Um grupo de deputados começa a articular o retorno do foro privilegiado para políticos. Aprovada no Senado durante o governo Temer, a Proposta de Emenda à Constituição dava direito a foro apenas aos presidentes da República, da Câmara, do Senado, do Supremo Tribunal Federal (STF) e o vice-presidente.
É esta PEC que os deputados querem emendar.

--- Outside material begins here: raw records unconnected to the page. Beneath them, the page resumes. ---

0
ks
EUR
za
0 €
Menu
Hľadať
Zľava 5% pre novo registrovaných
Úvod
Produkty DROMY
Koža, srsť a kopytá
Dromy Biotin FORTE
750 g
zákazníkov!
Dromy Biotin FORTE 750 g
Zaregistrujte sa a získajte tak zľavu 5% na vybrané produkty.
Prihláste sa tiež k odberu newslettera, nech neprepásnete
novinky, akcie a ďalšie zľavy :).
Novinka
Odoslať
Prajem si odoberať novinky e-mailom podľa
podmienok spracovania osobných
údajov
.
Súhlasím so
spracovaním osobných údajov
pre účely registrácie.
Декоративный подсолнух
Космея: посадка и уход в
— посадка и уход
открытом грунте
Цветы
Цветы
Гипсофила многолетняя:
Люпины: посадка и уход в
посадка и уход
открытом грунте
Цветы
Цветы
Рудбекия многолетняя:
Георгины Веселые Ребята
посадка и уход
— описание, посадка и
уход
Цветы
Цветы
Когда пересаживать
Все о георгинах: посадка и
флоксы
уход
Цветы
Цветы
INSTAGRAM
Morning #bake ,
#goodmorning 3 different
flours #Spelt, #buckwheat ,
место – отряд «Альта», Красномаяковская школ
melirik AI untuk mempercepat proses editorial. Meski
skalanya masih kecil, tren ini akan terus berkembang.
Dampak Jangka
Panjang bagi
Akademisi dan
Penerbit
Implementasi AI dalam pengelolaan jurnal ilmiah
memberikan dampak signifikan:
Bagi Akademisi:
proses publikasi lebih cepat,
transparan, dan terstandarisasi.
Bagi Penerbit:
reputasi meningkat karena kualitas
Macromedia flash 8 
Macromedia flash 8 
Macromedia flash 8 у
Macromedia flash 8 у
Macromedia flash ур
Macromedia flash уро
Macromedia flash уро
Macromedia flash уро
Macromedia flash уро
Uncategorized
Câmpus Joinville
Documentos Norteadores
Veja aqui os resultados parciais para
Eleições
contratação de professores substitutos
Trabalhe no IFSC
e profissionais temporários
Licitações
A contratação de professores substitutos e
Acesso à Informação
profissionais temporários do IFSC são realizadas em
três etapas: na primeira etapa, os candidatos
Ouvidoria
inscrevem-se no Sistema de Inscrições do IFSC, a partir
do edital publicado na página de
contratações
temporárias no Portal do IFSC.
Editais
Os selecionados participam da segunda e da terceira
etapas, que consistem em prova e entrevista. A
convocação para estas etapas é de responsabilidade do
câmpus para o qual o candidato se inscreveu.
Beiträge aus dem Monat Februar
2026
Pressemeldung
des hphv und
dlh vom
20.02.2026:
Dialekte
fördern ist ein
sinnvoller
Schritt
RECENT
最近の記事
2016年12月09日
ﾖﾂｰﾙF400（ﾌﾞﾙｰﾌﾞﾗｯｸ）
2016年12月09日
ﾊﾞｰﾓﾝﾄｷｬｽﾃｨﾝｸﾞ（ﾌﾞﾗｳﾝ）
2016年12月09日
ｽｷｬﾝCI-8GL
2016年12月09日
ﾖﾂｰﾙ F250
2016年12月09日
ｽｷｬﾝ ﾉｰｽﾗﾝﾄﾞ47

Hoje, parlamentares tem direito a foro especial para os casos de crimes cometidos durante o mandato e relacionados a ele. A alteração da PEC, se aprovada, retorna a como era, ampliando as proteções. Eles justificam que é para evitar que juízes de primeira instância, como os da Lava Jato, possam determinar a prisão de deputados e senadores.
O caso dá uma boa mostra da mentalidade que faz parte de boa parcela do mundo político brasileiro. Precisam preservar o escudo, meios à própria proteção e ampliação de privilégios, em detrimento da maioria. É imprescindível manter o status quo, zelar pelo establishment.
Por essas e outras tantas situações, o brasileiro desconfia tanto de remédios milagrosos como a Reforma Trabalhista e a Reforma da Previdência. A retirada de privilégios sempre preservará quem já os têm e pretende mais ainda. A panaceia existe, mas para eles – sempre.
No Congresso Nacional, o fim do foro privilegiado que ganhou novo texto há tão pouco tempo, já é objeto de reanálise. Assim ocorrerá com o reforma previdenciária. Ou alguém aí acredita que a turma do andar de cima chegará mesmo à aposentadoria à pão e água?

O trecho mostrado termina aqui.